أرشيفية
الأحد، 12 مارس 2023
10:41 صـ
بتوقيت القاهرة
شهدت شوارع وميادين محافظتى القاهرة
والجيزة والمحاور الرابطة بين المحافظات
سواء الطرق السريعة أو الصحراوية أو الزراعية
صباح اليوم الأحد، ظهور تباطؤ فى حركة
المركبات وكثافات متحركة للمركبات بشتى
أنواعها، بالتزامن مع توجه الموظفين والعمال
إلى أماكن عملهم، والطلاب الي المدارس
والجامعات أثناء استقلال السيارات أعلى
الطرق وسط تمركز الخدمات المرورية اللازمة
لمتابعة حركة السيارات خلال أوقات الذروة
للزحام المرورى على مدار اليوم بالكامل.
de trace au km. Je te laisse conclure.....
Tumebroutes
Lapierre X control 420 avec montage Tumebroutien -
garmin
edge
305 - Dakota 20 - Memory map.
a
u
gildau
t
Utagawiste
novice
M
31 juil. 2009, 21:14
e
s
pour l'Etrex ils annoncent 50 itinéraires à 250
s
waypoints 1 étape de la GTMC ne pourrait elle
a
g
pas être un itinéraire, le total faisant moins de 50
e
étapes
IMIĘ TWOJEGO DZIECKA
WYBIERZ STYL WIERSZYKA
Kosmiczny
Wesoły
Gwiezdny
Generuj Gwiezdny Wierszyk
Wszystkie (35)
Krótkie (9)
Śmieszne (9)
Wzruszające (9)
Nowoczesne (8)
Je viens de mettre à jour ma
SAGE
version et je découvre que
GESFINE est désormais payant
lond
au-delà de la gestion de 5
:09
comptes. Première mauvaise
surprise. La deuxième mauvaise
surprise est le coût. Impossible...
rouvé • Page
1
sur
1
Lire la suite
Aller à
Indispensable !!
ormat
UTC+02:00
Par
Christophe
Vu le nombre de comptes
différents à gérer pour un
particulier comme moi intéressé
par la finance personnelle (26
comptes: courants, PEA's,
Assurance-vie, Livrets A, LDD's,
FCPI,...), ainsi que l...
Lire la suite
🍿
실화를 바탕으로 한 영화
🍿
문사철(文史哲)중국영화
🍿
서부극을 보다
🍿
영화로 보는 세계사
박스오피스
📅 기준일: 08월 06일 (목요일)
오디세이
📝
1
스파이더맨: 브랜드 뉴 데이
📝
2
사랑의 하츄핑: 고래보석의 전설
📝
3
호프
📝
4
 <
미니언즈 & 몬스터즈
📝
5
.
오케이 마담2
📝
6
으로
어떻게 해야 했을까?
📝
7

- - -

• WORK REQUEST: Copy out, from the listing above, every line that contains the string "Gwiezdny".

• EXERCISE RESULT:
Gwiezdny
Generuj Gwiezdny Wierszyk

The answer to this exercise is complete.